[Directions for this task]: Exactly as written, reproduce the lines from the beginning of the data through the line containing "current, and accurate"; the pictures are not reproduced.

[Dataset entries]:
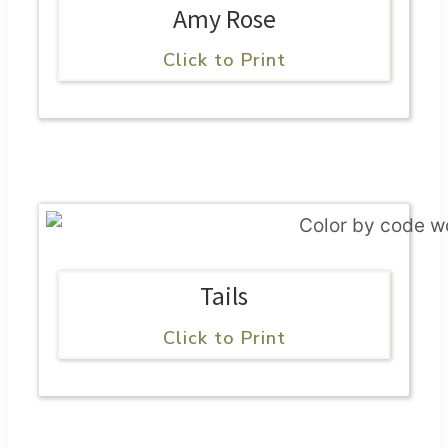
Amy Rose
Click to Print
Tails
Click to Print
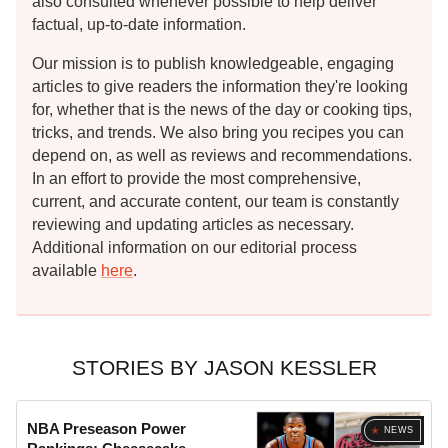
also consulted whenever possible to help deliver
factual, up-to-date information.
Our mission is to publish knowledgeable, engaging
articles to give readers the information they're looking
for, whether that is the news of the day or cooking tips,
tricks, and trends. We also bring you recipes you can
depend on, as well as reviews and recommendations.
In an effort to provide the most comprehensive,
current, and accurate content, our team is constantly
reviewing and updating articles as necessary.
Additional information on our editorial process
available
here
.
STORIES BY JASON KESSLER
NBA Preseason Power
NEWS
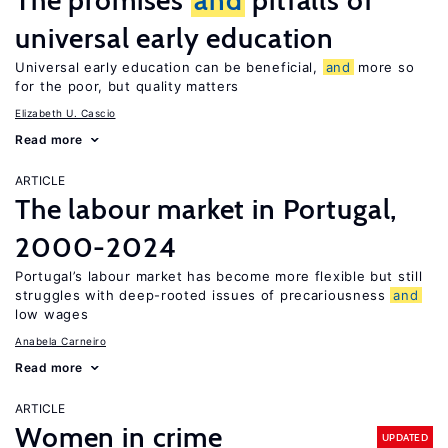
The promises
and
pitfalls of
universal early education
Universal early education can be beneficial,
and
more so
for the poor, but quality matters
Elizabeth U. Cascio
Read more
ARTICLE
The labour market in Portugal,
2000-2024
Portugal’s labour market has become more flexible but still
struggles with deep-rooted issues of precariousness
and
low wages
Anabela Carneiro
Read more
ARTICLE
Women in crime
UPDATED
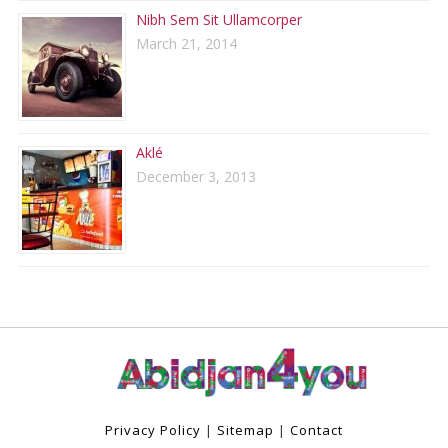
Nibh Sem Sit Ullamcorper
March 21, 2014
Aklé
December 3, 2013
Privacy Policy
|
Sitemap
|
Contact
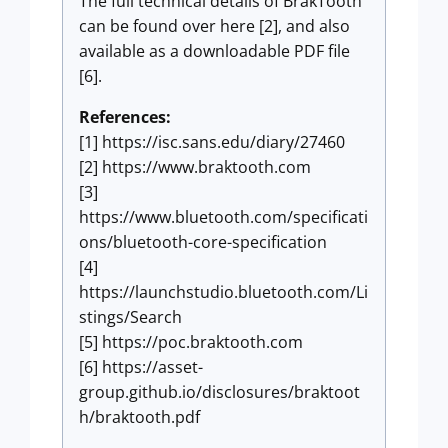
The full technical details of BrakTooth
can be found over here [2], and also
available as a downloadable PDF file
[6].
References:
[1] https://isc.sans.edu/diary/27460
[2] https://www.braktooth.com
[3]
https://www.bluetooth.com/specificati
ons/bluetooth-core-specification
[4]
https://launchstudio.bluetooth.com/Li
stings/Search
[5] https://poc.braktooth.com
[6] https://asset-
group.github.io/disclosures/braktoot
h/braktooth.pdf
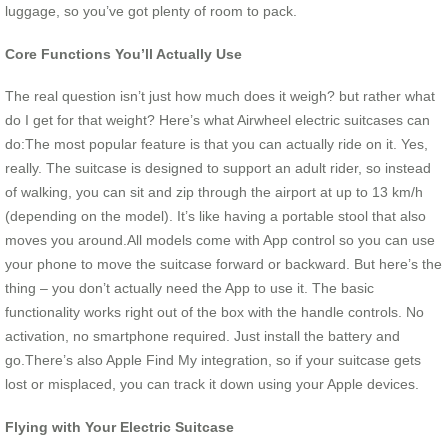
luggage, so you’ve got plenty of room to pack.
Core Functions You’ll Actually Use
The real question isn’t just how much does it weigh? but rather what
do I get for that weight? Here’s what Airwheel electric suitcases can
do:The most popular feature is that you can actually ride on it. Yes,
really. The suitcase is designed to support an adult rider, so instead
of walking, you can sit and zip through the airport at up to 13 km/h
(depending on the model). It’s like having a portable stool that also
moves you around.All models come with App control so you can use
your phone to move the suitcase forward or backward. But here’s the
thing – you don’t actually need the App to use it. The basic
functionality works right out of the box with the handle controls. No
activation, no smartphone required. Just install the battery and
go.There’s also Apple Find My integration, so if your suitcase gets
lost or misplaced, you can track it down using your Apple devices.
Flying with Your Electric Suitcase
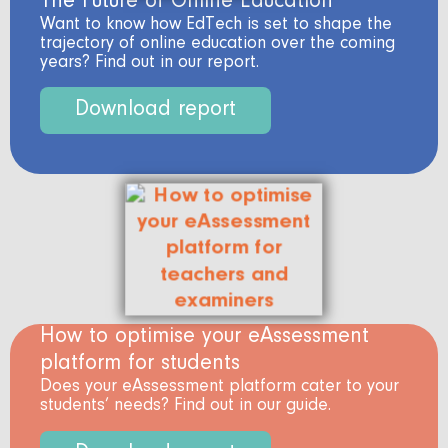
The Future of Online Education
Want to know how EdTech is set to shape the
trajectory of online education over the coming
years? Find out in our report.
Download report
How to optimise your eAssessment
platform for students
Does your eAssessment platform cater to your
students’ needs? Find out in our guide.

[Result for this task]:
Amy Rose
Click to Print
Tails
Click to Print
also consulted whenever possible to help deliver
factual, up-to-date information.
Our mission is to publish knowledgeable, engaging
articles to give readers the information they're looking
for, whether that is the news of the day or cooking tips,
tricks, and trends. We also bring you recipes you can
depend on, as well as reviews and recommendations.
In an effort to provide the most comprehensive,
current, and accurate content, our team is constantly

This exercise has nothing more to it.